Steve Sayors: Ahhh, there go the lights...which means here comes Chris MacBeth...why do wrestlers love to have the lights shut off as part of their entrance? Its very dangerous...someone could get pick-pocketed while the lights are out...

Liz Weinberg: Sayors, you really are every bit the coward Big Bad Leroy says you are.

Steve Sayors: Why, because I didn't interfere in his match last week, like he asked me to? I'd say that makes me a man of integrity!

Liz Weinberg: Sayors, you're just a coward period. And if he thought he could count on you to do anything, he must've seen something in you that I missed.

Steve Sayors: Say, isn't MacBeth's pyro supposed to have hit by this time...? This is taking a bit longer than usual...

Liz Weinberg: You know, you're right, for once Sayors...his fireworks should've gone off by...ah, there they are! And there's his theme, the instrumental 'Slam' by Pendulum.

Steve Sayors: Hey, who are those guys in black...they look like...ninjas? Is that a bunch of ninjas attacking Chris MacBeth on the entrance ramp....? Where's security....?!

Liz Weinberg: Doesn't look like MacBeth needs them, Steve! He's knocking them around like bowling pins...whoah, a puff of smoke...and the ninjas are gone!

Steve Sayors: Just like in some old Sho Kosugi movie! MacBeth shrugs off the assault and proceeds to the ring, scowling and swaggering.

Liz Weinberg: And here comes his opposition...Big Bad Leroy, with his so-called Iron Valkyries, Jade and Vixen, leading him out.

Steve Sayors: Leroy's looking even more smug than usual...is he that confident in his ability to take out Chris MacBeth? This is the guy who threw Mark Flynn over the top rope when Flynn was still reigning US Champion...and pinned Peter Gilmour, one half of the tag champs! Leroy still hasn't gotten a single win in the XWF...in spite of his massive size! Speaking of which, this is another instance where Chris MacBeth, at 155, is fighting somebody nearly double his own weight.

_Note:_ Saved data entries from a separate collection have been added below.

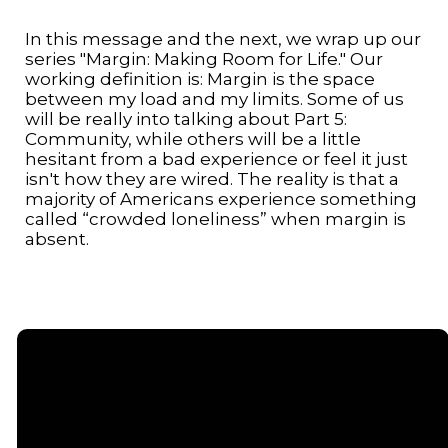
In this message and the next, we wrap up our
series "Margin: Making Room for Life." Our
working definition is: Margin is the space
between my load and my limits. Some of us
will be really into talking about Part 5:
Community, while others will be a little
hesitant from a bad experience or feel it just
isn't how they are wired. The reality is that a
majority of Americans experience something
called “crowded loneliness” when margin is
absent.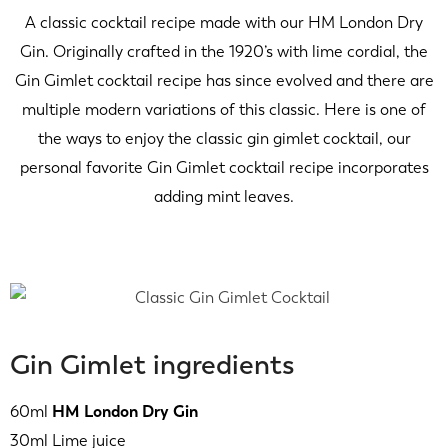
A classic cocktail recipe made with our HM London Dry
Gin. Originally crafted in the 1920’s with lime cordial, the
Gin Gimlet cocktail recipe has since evolved and there are
multiple modern variations of this classic. Here is one of
the ways to enjoy the classic gin gimlet cocktail, our
personal favorite Gin Gimlet cocktail recipe incorporates
adding mint leaves.
Gin Gimlet ingredients
60ml
HM London Dry Gin
30ml Lime juice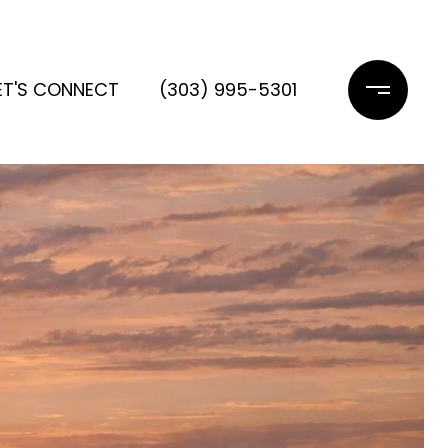
ET'S CONNECT
(303) 995-5301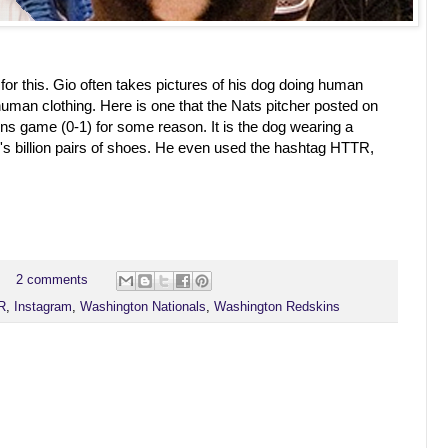
ot for this. Gio often takes pictures of his dog doing human
human clothing. Here is one that the Nats pitcher posted on
ins game (0-1) for some reason. It is the dog wearing a
s billion pairs of shoes. He even used the hashtag HTTR,
2 comments
R
,
Instagram
,
Washington Nationals
,
Washington Redskins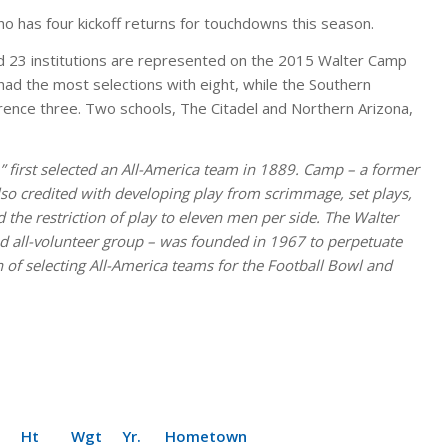
ho has four kickoff returns for touchdowns this season.
and 23 institutions are represented on the 2015 Walter Camp
ad the most selections with eight, while the Southern
rence three. Two schools, The Citadel and Northern Arizona,
” first selected an All-America team in 1889. Camp – a former
also credited with developing play from scrimmage, set plays,
 the restriction of play to eleven men per side. The Walter
 all-volunteer group – was founded in 1967 to perpetuate
n of selecting All-America teams for the Football Bowl and
Wgt Yr. Hometown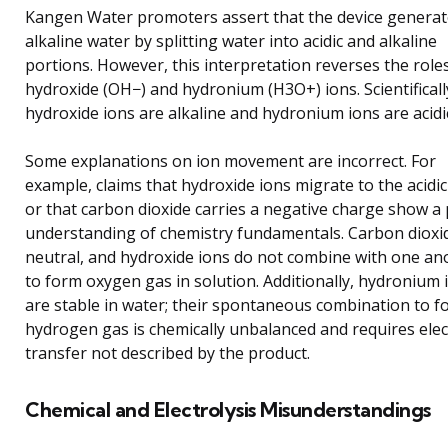
Kangen Water promoters assert that the device genera
alkaline water by splitting water into acidic and alkaline
portions. However, this interpretation reverses the role
hydroxide (OH−) and hydronium (H3O+) ions. Scientificall
hydroxide ions are alkaline and hydronium ions are acidi
Some explanations on ion movement are incorrect. For
example, claims that hydroxide ions migrate to the acidic
or that carbon dioxide carries a negative charge show a
understanding of chemistry fundamentals. Carbon dioxid
neutral, and hydroxide ions do not combine with one an
to form oxygen gas in solution. Additionally, hydronium 
are stable in water; their spontaneous combination to f
hydrogen gas is chemically unbalanced and requires ele
transfer not described by the product.
Chemical and Electrolysis Misunderstandings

Liz Weinberg: Yeah, maybe Leroy should share some of his steroids with MacBeth so he can at least get up to 200 or so...he'd still be a cruiserweight, but 155...that's just ridiculously small!

Steve Sayors: We'll see if ridiculously small means too small...right now! They're squaring off...and...Big Bad Leroy has left the ring! The referee is beginning to count him out...or he was...Jade has gotten up on the apron...she's batting her eyes at the referee...the referee's telling her to get down...Jade's slipped off the apron and to the canvas...it looks like she might've twisted something...the referee's going down to check on her...a true gentleman...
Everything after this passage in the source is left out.